_What is required_.
Search the data for the word "Untappd". Reproduce every line where it is found.

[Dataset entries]
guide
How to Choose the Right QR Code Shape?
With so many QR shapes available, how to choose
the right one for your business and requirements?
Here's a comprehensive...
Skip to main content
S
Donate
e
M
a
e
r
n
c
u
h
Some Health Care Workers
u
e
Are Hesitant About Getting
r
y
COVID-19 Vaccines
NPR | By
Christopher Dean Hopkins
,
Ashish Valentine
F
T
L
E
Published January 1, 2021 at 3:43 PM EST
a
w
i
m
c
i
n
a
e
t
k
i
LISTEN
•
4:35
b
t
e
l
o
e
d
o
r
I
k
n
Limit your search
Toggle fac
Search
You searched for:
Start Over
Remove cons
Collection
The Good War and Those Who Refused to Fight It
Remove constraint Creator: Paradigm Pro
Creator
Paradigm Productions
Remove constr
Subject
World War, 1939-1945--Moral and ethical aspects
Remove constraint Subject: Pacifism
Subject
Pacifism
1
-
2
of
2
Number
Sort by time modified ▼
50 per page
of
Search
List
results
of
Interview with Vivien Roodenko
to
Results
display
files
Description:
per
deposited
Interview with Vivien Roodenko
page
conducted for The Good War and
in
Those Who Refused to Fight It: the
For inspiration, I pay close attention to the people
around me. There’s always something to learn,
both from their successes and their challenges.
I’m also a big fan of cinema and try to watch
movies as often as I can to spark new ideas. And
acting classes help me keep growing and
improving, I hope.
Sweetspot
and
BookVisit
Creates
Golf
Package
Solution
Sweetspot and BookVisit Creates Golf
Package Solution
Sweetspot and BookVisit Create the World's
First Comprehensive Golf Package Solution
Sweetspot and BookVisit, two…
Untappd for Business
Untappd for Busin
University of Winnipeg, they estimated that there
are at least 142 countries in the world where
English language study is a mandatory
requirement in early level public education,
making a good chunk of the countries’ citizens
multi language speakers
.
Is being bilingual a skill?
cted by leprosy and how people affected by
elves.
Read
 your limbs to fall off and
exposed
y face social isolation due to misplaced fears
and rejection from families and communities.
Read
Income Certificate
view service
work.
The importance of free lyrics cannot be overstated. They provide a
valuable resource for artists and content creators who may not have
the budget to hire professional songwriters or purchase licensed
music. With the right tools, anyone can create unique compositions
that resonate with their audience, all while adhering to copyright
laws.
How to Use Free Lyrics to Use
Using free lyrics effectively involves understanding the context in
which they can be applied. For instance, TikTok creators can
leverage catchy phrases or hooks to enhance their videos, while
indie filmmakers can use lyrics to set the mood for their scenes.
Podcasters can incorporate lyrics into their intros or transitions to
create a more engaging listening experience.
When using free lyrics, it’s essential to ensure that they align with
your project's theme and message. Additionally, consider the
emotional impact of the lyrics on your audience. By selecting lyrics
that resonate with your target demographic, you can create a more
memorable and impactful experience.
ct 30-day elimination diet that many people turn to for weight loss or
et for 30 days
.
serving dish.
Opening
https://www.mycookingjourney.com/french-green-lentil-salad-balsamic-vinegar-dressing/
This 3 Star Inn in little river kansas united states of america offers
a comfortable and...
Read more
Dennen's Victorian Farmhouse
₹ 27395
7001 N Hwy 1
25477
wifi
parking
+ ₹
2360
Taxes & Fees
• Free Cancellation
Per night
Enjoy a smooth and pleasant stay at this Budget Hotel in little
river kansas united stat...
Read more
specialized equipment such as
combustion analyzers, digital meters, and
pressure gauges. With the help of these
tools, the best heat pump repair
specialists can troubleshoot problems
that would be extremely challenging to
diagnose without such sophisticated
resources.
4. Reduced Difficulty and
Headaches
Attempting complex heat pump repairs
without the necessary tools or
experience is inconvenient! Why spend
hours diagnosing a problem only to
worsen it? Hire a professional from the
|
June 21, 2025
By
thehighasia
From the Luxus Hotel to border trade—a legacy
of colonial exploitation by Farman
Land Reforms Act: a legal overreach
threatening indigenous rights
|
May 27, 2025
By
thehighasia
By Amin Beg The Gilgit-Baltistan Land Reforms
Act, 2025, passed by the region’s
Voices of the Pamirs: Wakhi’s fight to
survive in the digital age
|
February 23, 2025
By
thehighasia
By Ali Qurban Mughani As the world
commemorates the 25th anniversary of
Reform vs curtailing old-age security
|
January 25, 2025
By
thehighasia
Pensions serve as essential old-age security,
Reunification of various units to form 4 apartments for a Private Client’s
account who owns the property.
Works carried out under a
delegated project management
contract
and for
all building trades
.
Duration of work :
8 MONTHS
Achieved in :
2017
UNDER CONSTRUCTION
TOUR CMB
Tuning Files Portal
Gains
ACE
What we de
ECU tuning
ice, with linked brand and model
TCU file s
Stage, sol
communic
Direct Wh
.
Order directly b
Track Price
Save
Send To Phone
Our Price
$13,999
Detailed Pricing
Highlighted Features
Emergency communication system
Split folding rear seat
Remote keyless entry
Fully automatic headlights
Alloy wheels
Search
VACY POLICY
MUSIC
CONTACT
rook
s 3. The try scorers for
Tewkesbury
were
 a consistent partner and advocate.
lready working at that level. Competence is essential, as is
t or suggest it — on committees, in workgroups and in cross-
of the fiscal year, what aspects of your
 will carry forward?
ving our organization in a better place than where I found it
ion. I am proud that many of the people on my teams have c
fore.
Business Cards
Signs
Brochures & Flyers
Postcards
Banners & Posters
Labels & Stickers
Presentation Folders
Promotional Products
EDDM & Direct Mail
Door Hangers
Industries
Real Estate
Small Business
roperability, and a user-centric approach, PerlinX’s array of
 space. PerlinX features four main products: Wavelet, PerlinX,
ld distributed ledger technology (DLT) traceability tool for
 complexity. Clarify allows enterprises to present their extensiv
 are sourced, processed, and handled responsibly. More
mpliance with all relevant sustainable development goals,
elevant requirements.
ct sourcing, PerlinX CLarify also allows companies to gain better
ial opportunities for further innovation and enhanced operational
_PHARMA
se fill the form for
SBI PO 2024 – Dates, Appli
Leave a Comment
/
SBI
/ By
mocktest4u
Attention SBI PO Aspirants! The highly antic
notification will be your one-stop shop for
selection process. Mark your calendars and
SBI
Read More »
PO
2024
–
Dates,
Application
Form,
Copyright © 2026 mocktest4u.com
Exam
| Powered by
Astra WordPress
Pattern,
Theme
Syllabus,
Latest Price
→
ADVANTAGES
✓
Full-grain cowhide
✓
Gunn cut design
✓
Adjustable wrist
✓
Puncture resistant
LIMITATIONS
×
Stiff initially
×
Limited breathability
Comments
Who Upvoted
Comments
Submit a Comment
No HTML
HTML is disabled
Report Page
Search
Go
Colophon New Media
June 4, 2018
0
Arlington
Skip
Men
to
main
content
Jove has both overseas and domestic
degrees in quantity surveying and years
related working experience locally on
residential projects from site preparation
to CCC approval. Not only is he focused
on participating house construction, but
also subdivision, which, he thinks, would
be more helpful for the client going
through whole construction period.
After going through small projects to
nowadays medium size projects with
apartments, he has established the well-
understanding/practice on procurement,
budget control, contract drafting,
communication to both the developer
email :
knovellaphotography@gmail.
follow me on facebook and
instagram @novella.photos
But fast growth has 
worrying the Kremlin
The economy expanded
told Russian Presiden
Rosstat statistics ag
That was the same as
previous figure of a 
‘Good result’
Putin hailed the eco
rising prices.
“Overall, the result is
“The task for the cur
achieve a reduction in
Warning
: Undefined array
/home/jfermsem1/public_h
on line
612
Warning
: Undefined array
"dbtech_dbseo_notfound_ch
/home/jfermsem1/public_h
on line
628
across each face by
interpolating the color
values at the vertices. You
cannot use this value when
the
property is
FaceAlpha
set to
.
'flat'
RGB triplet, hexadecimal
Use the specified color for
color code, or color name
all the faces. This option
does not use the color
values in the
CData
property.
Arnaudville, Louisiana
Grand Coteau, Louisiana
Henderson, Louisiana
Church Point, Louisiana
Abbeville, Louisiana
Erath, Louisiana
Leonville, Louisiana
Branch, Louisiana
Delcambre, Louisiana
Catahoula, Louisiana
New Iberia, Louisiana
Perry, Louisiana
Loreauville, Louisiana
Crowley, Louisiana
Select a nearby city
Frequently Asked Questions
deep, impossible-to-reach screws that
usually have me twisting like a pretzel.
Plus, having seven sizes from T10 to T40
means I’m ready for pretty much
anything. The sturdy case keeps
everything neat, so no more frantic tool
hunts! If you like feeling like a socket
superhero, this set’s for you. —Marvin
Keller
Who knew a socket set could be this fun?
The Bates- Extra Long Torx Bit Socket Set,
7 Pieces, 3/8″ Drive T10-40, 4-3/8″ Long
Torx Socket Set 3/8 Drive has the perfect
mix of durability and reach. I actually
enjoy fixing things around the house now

_Response to this exercise_.
Untappd for Business
Untappd for Busin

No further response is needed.